Indexing in vector DB
Vector databases rely on Approximate Nearest Neighbor (ANN) indexes.Common strategies include:
- HNSW (Hierarchical Navigable Small World)
- Graph-based, multi-layer structure
- Very fast
- High recall
- High memory usage
- IVF (Inverted File Index)
- Vectors clustered via k-means
- Search is limited to relevant clusters
- Lower memory usage than HNSW
- Slightly lower recall
- PQ (Product Quantization)
- Vectors are split and quantized
- Extremely high compression
- Can scale to billions of vectors
- Lower accuracy
In postgres, we usually index by id (an integer) which takes few bytes (24 bytes approx). So, an index of 10M records would consume 10M x 24 = 240MB size.
What about vector db ? It indexes vector embedding. A vector embedding of 1536 dimension would usually be around 3kb in size. So, indexing 10M records would take 10M x 3kB = 30GB space. That is huge in comparison with postgres. This would raise serious concerns using such db in production.
Large-scale alternatives: ScaNN and FAISS
At large scale, companies often use ANN libraries instead of full vector databases.
ScaNN (Google)
- Optimized for dot product / cosine similarity
- Uses tree partitioning + quantization
- Very memory efficient
- Requires offline index building
FAISS from Meta is also a similar alternative.
Example:
import scann
searcher = scann.scann_ops_pybind.builder(
video_embeddings,
num_neighbors=100,
distance_measure="dot_product"
).tree(
num_leaves=2000,
num_leaves_to_search=100
).score_ah(
dimensions_per_block=2
).build()
Building this scann index takes minutes to hours depending on number of embeddings. Once the object is built it outputs search results in milli-seconds.
ids, scores = searcher.search(user_vec, final_num_neighbors=100)
Building index is a limiting factor as it takes time. So, for a production system you would build it periodically rather than upgrading it with each new data.

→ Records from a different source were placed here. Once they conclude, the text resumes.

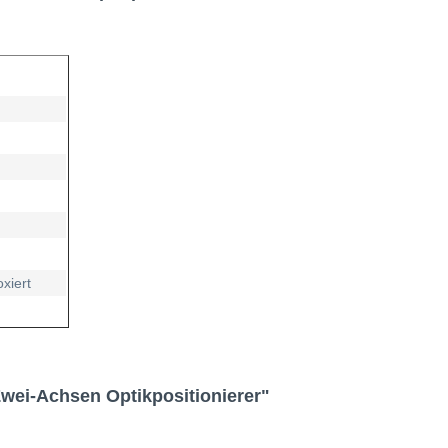
xiert
wei-Achsen Optikpositionierer"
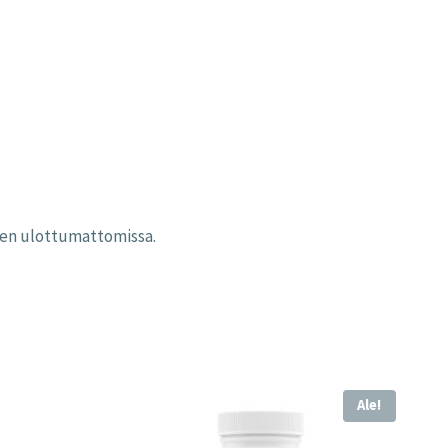
asten ulottumattomissa.
Ale!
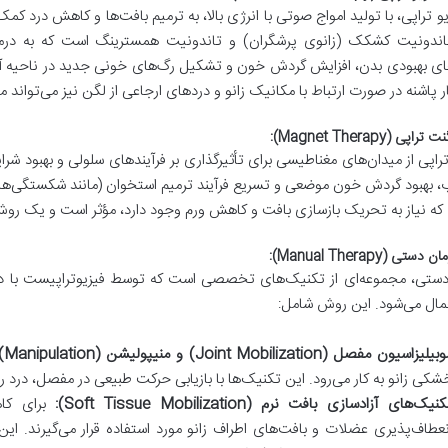
 تراپی، با تولید امواج صوتی با انرژی بالا، به ترمیم بافت‌ها و کاهش درد کمک
تاندونیت کشکک (زانوی پرشگران) و تاندونیت همسترینگ است که به درمان‌
های بهبودی بدن، افزایش گردش خون و تشکیل رگ‌های خونی جدید در ناحیه آس
ر پاشنه در صورت ارتباط با مکانیک زانو و دردهای ارجاعی از لگن نیز می‌تواند م
اپی از میدان‌های مغناطیسی برای تأثیرگذاری بر فرآیندهای سلولی و بهبود شرا
ب، بهبود گردش خون موضعی و تسریع فرآیند ترمیم استخوان (مانند شکستگی‌های
 که نیاز به تحریک بازسازی بافت و کاهش ورم وجود دارد، مؤثر است و یک ر
دستی، مجموعه‌ای از تکنیک‌های تخصصی است که توسط فیزیوتراپیست با دس
عمال می‌شود. این روش شامل:
یلیزاسیون مفصل (Joint Mobilization) و منیپولیشن (Manipulation):
شکی زانو به کار می‌رود. این تکنیک‌ها با بازیابی حرکت طبیعی در مفصل، درد ر
نیک‌های آزادسازی بافت نرم (Soft Tissue Mobilization):
برای کاه
نعطاف‌پذیری عضلات و بافت‌های اطراف زانو مورد استفاده قرار می‌گیرند. ای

Where this leaves vector databases
Given the memory overhead and dynamic update requirements, vector databases are not a replacement for ML recommendation systems or ANN libraries like ScaNN.

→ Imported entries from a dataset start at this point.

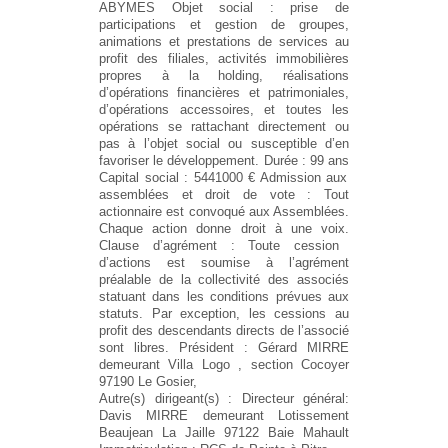
ABYMES
Objet social :
prise de
participations et gestion de groupes,
animations et prestations de services au
profit des filiales, activités immobilières
propres à la holding, réalisations
d’opérations financières et patrimoniales,
d’opérations accessoires, et toutes les
opérations se rattachant directement ou
pas à l’objet social ou susceptible d’en
favoriser le développement.
Durée :
99 ans
Capital social :
5441000 €
Admission aux
assemblées et droit de vote :
Tout
actionnaire est convoqué aux Assemblées.
Chaque action donne droit à une voix.
Clause d’agrément :
Toute cession
d’actions est soumise à l’agrément
préalable de la collectivité des associés
statuant dans les conditions prévues aux
statuts. Par exception, les cessions au
profit des descendants directs de l’associé
sont libres.
Président :
Gérard MIRRE
demeurant Villa Logo , section Cocoyer
97190 Le Gosier,
Autre(s) dirigeant(s) :
Directeur général:
Davis MIRRE demeurant Lotissement
Beaujean La Jaille 97122 Baie Mahault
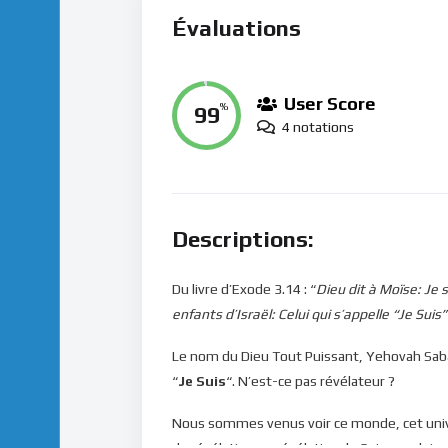
Évaluations
User Score
99
%
4 notations
Descriptions:
Du livre d’Exode 3.14 : “
Dieu dit à Moïse: Je s
enfants d’Israël: Celui qui s’appelle “Je Sui
Le nom du Dieu Tout Puissant, Yehovah Sabao
“
Je Suis
“. N’est-ce pas révélateur ?
Nous sommes venus voir ce monde, cet univ
de révélation en révélation, le Seigneur lu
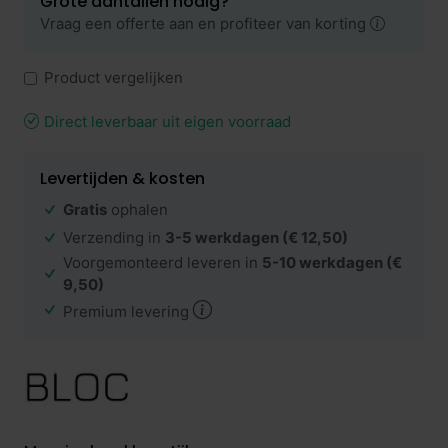
Grote aantallen nodig?
Vraag een offerte aan en profiteer van korting
Product vergelijken
Direct leverbaar uit eigen voorraad
Levertijden & kosten
Gratis
ophalen
Verzending in
3-5 werkdagen
(€ 12,50)
Voorgemonteerd leveren in
5-10 werkdagen
(€
9,50)
Premium levering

Their practical relevance lies elsewhere. Vector databases are best viewed as:
- Retrieval systems, not learning systems
- Recall layers, not rankers
- Operationally simple alternatives to custom ANN infrastructure
They shine when:
- Data changes frequently
- Freshness matters
- Developer velocity is more important than maximum efficiency
The scale is moderate (millions to tens of millions of vectors)
Typical production architecture
ML models → generate embeddings
↓
Vector DB or ANN index → candidate retrieval
↓
Ranking model + business rules
↓
Final results
Large companies often replace the vector DB layer with ScaNN or FAISS. Smaller teams often start with vector databases for simplicity.
Final takeaway
Vector databases are not magic, and they are not general-purpose databases. They exist to solve a specific problem:
Fast, flexible, operationally simple semantic retrieval over vector embeddings.
They trade memory efficiency for ease of use, freshness, and integration — which, in many real production systems, is a trade-off teams are happy to make.